Theorem 1. If a Kähler manifold $X$ is homeomorphic to $\mathbb{CP}^n$, then $X$ is biholomorphic to it.

This is due to Hirzebruch and Kodaira for $n$ odd (but with the strongest assumption for $X$ to be diffeomorphic to $\mathbb{CP}^n$, then relaxed to homeomorphic after work of Novikov), and to Yau for $n$ even.

For $n=2$, a stronger result holds, still proved by Yau, namely

Theorem 2. If a compact complex surface $S$ is homotopy equivalent to $\mathbb{CP}^2$, then it is biholomorphic to it.

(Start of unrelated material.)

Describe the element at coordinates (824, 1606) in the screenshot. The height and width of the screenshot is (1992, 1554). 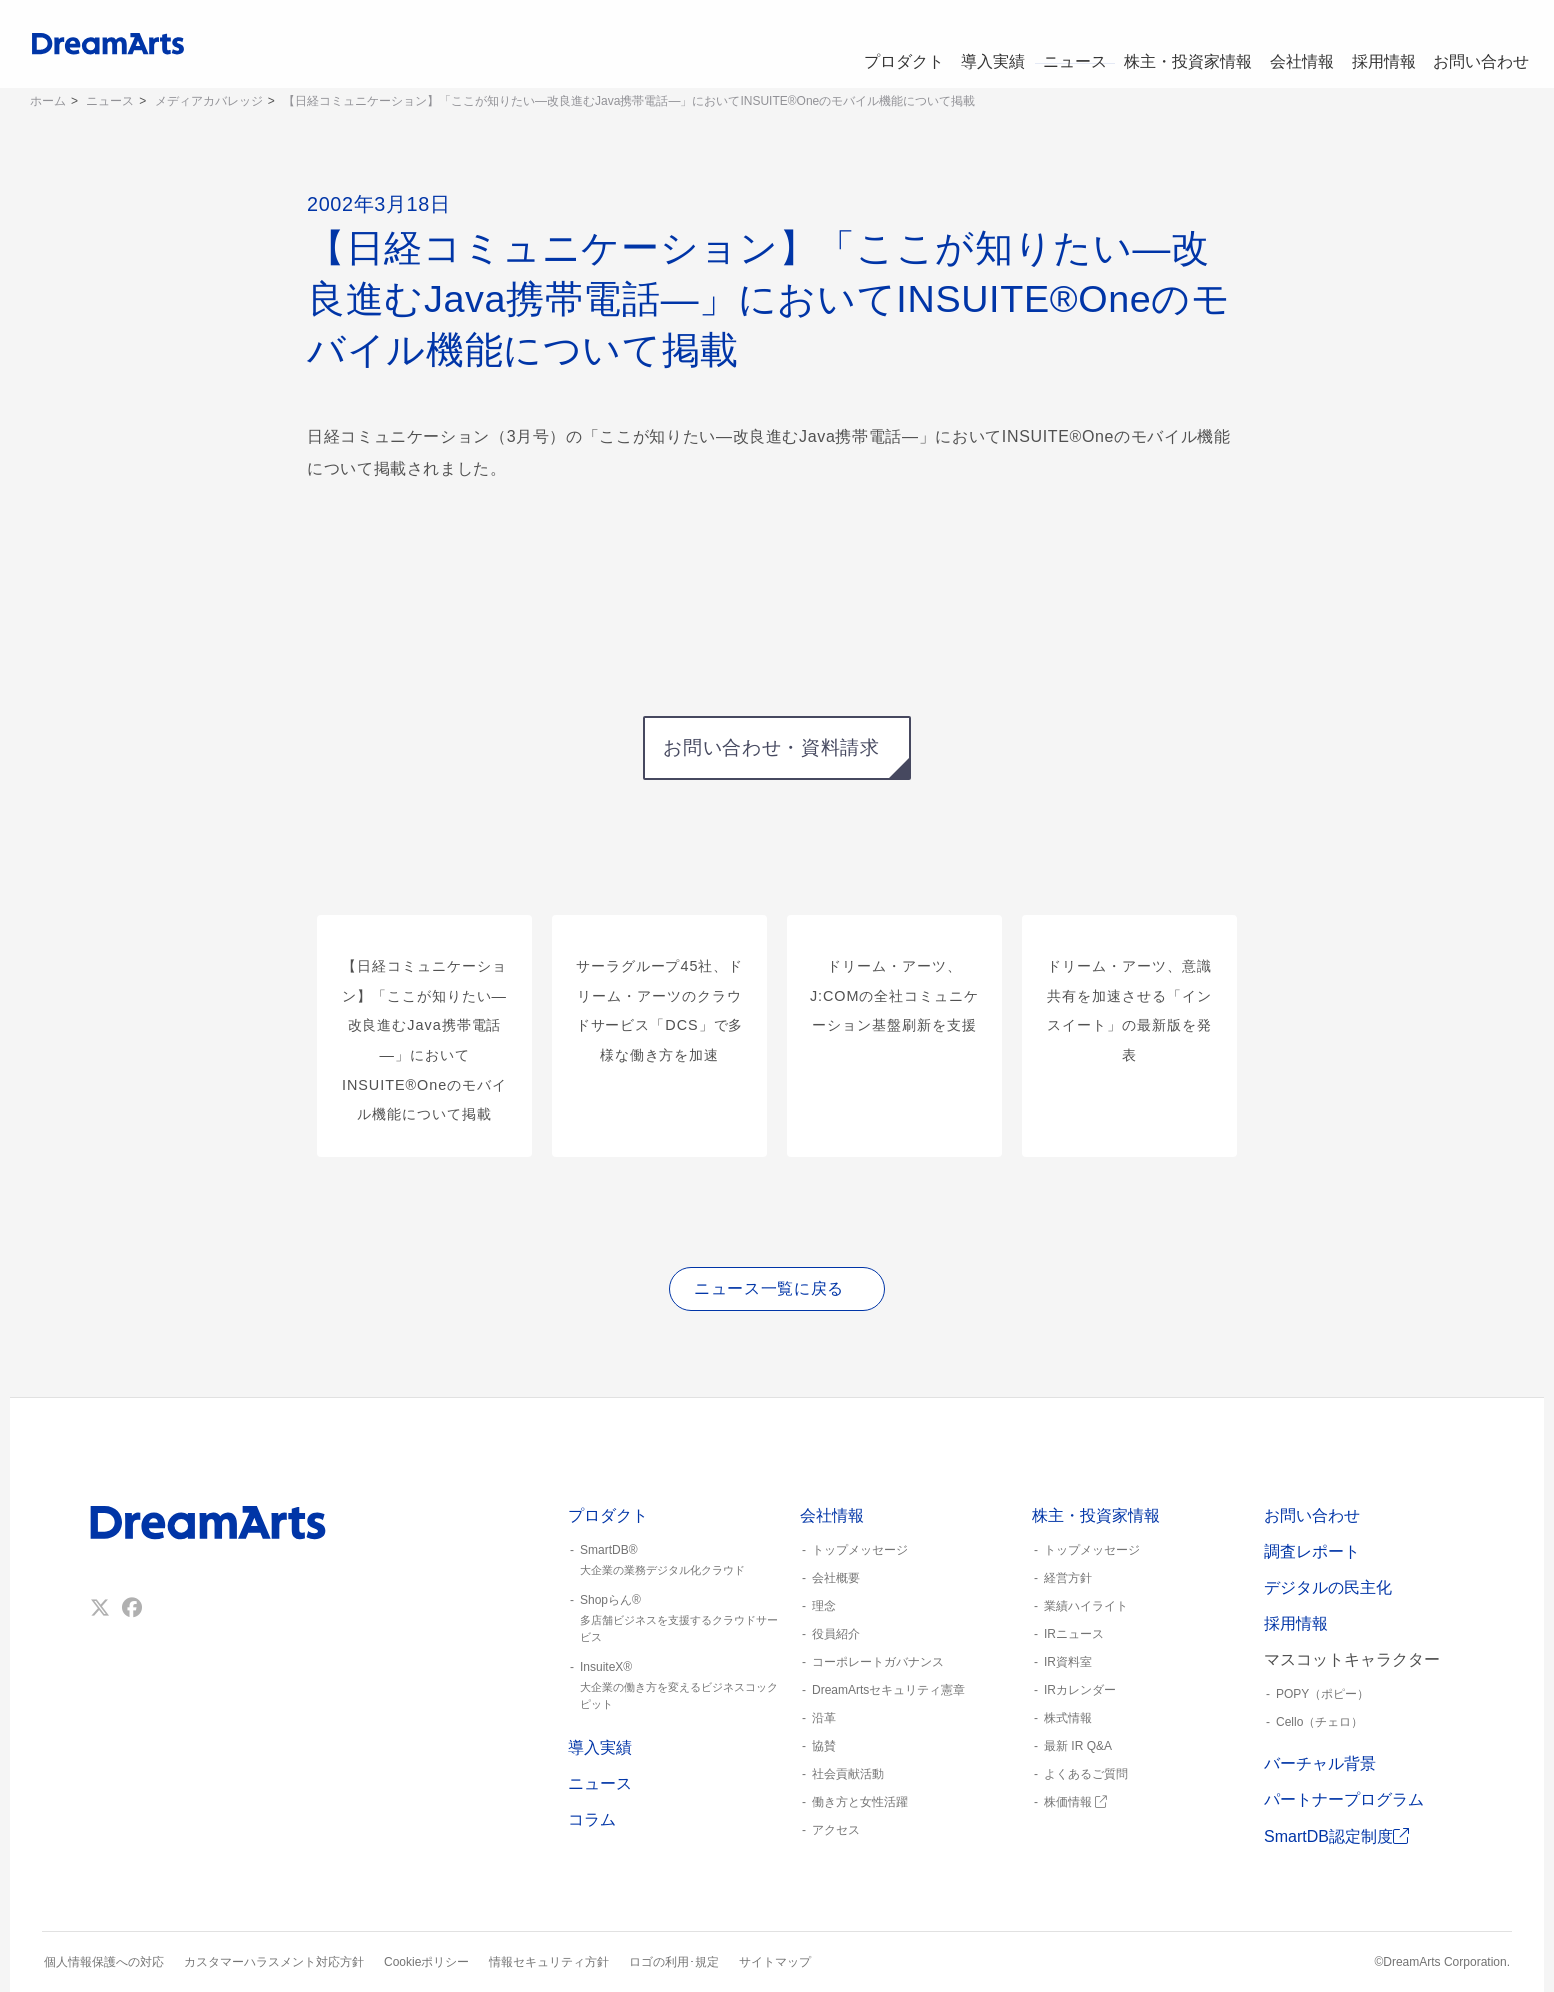
I see `理念` at that location.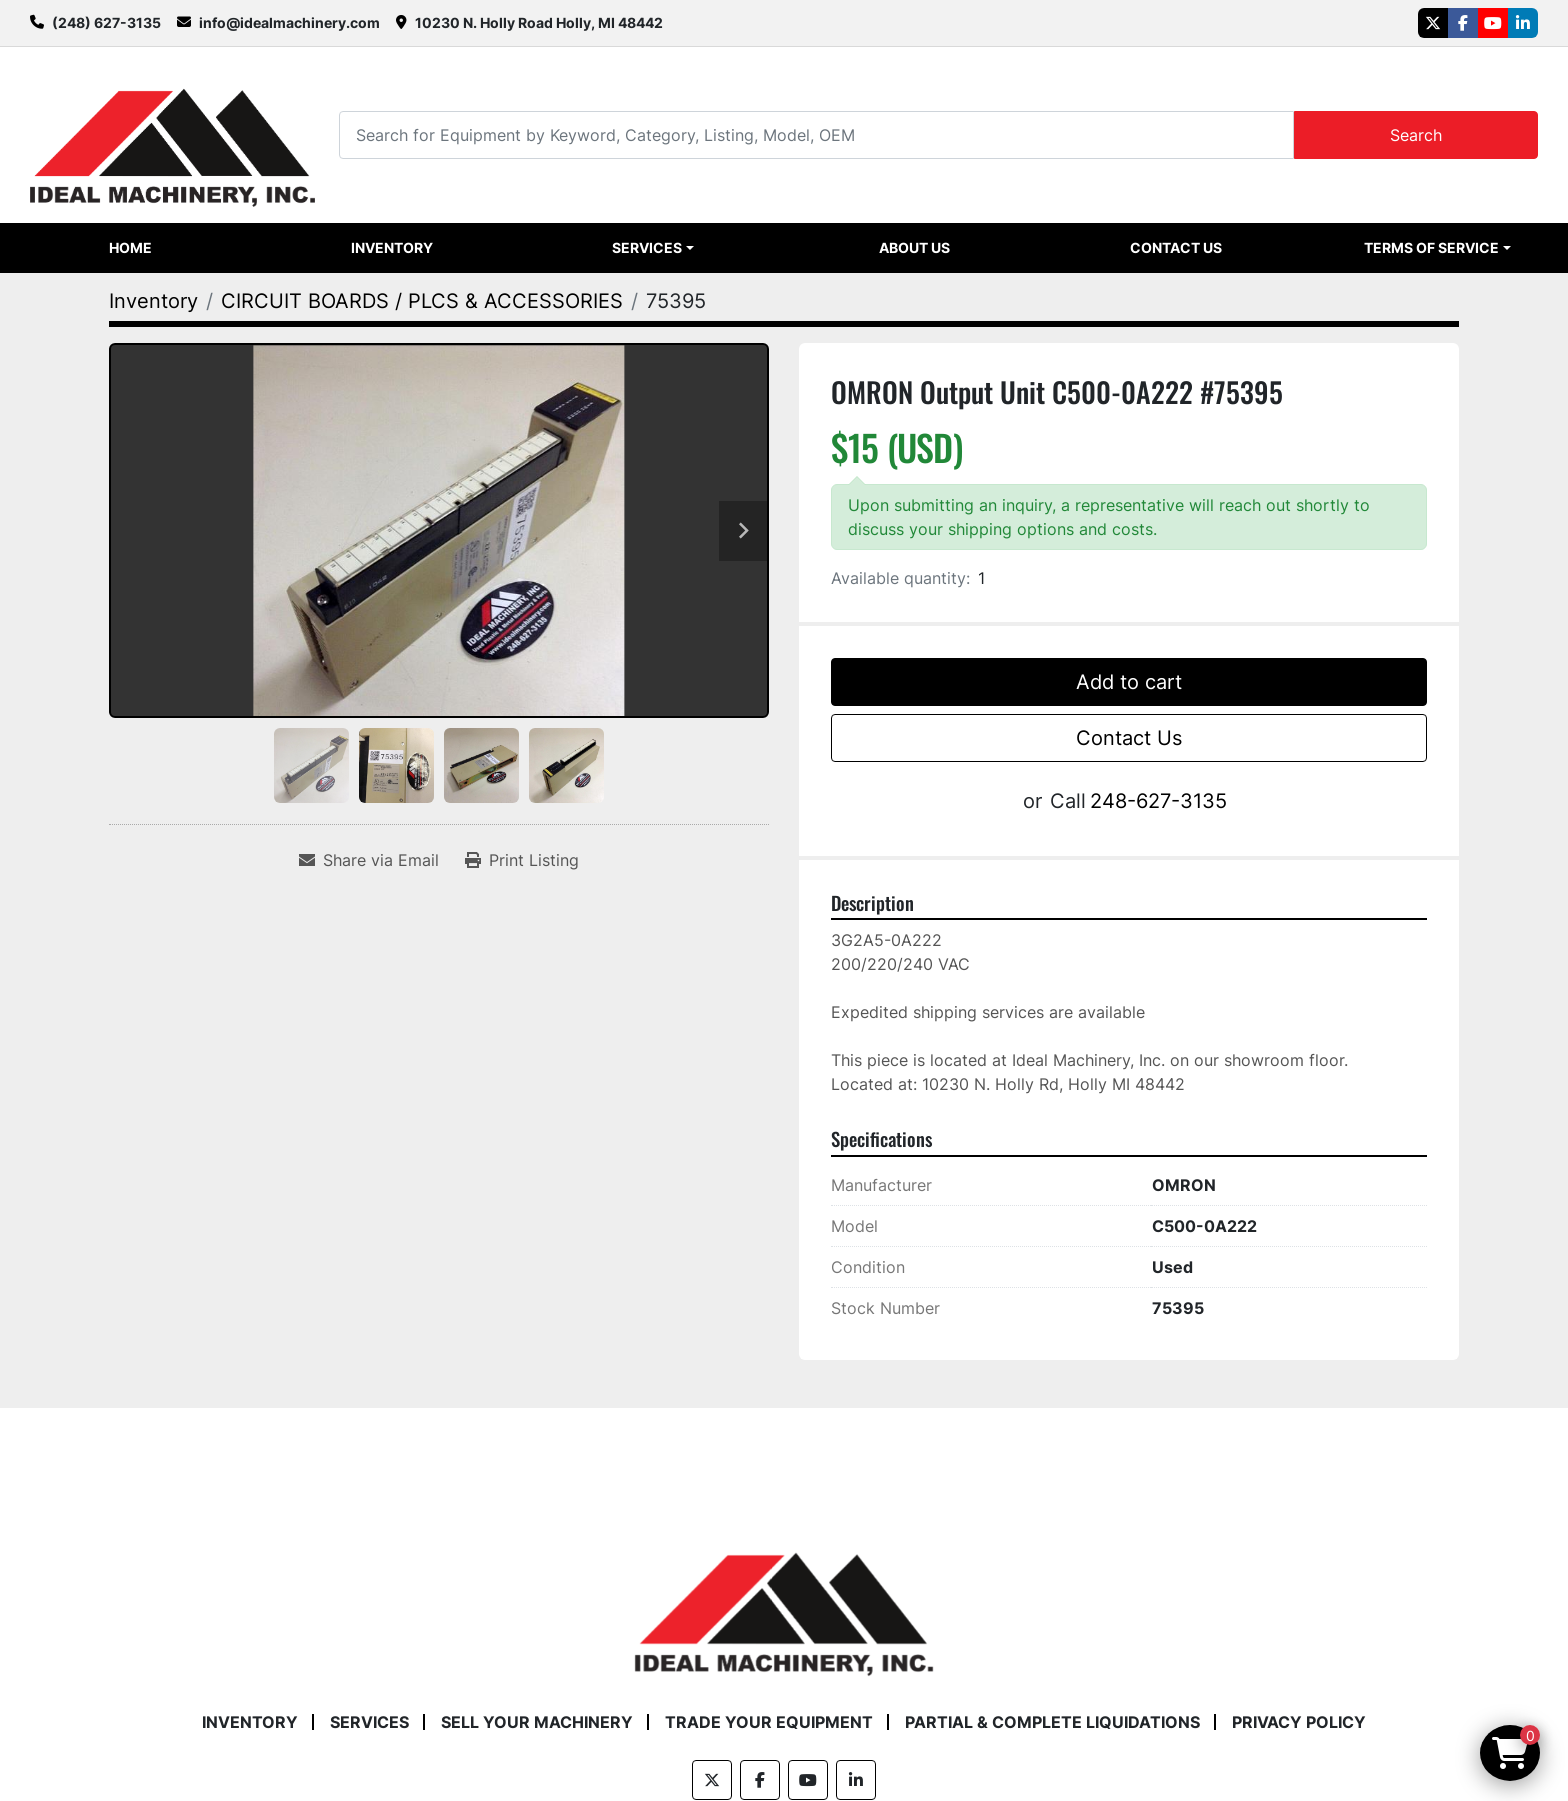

In dimension $n\le 6$, we have instead a result due to Libgober-Wood which is stronger than Theorem 1, but weaker than Theorem 2, that states

Theorem 3. A compact Kähler manifold of complex dimension $n\le 6$ which is homotopy equivalent to $\mathbb{CP}^n$ must be biholomorphic to it.

You can find all this (and much more) on the very beautiful survey by V. Tosatti available here.

I would also like to mention an interesting related result of T. Fujita (which is not cited in the referenced survey article). "On topological characterizations of complex projective spaces and affine linear spaces", Proc. Japan Acad. Ser. A Math. Sci. 56 (1980), no. 5, 231–234.

Theorem: Let X be a smooth Fano n-fold with cohomology ring isomorphic to $H^{*}(\mathbb{CP}^n,\mathbb{Z})$ and $n \leq 5$. Then $X \cong \mathbb{CP}^n$.